Evis Leyva, 39, has been homeless since he sold his residence in 2006 with the hopes of putting together enough money to go to the United States. He says the smugglers he hired to make the trip ripped him off and he's been living in a derelict building ever since.

He says he hears about thefts and muggings on the streets but they never make the press.

"The only time you ever see crime in the paper is when it has gotten so big they can't cover it up any more," he said.

As the online news site Havana Times wrote in 2012, local newspapers don't have "a crime page and nothing is published about crime, robberies, rapes or murders. Nothing was even written when 33 patients starved to death in a Havana psychiatric hospital."

A search of the archives of Granma and Juventud Reblede, Cuba's two largest newspapers, had only two mentions of local homicides in the past three years. In one case, from June 2014, the Interior Ministry reported that four bodies had been discovered in western Cuba. The article said the men had been killed in connection with a plan to flee the country and that six people had been detained.

Another case, also from last year, said the state was pressing charges against individuals who had killed 11 and poisoned 99 with illegal moonshine made from alcohol stolen from the pharmacy at the University of Havana.
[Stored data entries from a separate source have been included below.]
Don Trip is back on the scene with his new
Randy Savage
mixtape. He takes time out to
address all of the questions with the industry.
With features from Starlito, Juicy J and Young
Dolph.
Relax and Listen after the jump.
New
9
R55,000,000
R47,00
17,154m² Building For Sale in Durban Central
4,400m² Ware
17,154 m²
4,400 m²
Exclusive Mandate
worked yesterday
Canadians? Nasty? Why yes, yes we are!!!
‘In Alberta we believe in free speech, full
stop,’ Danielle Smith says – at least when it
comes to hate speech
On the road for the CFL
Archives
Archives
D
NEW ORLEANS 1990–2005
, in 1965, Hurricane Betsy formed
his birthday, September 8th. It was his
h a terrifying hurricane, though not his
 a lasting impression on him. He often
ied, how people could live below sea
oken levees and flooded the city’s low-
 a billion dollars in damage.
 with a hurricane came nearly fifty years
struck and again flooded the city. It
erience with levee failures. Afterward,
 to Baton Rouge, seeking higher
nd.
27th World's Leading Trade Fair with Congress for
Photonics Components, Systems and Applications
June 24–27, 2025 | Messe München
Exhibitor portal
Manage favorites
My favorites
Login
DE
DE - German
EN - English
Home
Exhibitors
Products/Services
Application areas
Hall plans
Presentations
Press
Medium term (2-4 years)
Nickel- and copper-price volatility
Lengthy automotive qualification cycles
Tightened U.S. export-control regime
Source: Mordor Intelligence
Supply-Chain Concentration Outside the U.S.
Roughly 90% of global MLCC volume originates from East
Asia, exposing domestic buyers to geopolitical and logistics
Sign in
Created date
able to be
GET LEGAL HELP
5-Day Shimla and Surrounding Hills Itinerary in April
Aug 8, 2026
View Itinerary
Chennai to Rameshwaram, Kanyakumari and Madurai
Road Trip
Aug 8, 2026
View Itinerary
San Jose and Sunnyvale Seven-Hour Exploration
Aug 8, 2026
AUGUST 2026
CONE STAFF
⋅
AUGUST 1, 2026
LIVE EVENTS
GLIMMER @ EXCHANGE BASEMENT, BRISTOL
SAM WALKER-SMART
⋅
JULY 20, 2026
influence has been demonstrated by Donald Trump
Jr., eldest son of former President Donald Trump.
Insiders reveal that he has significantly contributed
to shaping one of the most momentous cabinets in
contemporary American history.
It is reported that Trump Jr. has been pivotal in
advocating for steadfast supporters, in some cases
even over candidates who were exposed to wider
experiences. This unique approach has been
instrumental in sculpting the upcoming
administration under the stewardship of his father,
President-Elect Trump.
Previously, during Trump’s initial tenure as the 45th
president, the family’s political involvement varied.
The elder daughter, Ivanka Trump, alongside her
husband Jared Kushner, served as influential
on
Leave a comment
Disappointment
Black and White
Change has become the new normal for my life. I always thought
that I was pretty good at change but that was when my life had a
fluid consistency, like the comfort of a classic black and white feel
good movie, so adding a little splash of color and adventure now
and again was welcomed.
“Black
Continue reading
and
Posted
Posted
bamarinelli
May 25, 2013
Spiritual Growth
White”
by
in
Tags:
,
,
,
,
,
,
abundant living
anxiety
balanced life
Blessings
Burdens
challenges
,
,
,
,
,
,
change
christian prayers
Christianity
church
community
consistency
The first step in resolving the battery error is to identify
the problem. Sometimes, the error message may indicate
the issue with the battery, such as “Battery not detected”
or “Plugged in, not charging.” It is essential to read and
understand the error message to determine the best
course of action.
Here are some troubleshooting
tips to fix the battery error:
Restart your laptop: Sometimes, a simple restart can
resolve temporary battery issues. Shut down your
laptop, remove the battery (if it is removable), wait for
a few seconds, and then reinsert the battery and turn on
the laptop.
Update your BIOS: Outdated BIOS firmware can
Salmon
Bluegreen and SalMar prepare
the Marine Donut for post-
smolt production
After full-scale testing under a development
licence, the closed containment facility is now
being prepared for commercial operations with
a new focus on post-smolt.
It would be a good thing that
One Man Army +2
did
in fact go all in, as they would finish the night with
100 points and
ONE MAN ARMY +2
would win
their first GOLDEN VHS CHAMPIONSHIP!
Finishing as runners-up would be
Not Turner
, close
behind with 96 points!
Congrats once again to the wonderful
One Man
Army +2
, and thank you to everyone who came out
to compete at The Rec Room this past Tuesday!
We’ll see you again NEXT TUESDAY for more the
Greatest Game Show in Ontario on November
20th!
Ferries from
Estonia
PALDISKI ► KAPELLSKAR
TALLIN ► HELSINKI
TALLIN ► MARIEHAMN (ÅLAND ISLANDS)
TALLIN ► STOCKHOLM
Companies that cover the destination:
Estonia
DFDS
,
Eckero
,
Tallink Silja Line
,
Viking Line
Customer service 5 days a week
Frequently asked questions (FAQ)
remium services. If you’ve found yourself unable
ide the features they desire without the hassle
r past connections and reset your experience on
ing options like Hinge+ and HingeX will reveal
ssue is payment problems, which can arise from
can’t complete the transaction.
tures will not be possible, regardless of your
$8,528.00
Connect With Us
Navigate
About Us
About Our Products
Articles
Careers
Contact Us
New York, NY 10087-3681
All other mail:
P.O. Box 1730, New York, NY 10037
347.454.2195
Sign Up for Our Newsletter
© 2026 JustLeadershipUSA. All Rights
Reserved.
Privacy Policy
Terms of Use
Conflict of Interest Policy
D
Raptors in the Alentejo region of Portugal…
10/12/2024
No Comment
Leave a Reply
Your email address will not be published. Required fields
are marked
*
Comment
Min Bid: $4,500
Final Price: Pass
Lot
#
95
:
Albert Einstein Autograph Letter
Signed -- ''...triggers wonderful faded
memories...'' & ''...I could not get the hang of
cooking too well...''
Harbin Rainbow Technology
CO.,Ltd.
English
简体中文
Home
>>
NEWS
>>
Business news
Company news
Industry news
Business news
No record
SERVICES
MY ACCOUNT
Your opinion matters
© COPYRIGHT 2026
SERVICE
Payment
"The official narrative leaves no room for violence," said Julia Cooke, who spent five years living in Cuba and researching her book The Other Side of Paradise -- Life in the New Cuba. Even so, the island's radio bemba, or gossip grapevine, sometimes carried reports of violence.

"I think when poverty and heat and desperation and lack of information converge it can induce violence in the most calm of people," she said. "That I heard about it as infrequently as I did is a testament to Cuba's overall safety."

There are multiple theories about why the country is an outlier when it comes to violence. Even before the 1959 revolution gun ownership was restricted and the country still has one of the lowest civilian firearm-ownership rates in the world. (71.8 percent of all Cuban homicides in 2010 were committed with knives, according to the Small Arms Survey research group in Geneva.) In addition, the island's powerful Committees for the Defense of the Revolution, essentially aggressive neighborhood watch programs, are thought to play a role in social control. Others have suggested that organized crime is firmly in the hands of government, which has kept a lid on violence.

Tourists -- one of the few sources of hard currency for the government -- have an added layer of protection, as police come down particularly hard on crimes against them.

"Cubans know that tourism is essential to the national economy," Cooke said. "If you hassle a tourist you are more likely to get in bigger trouble than if you hassle another Cuban."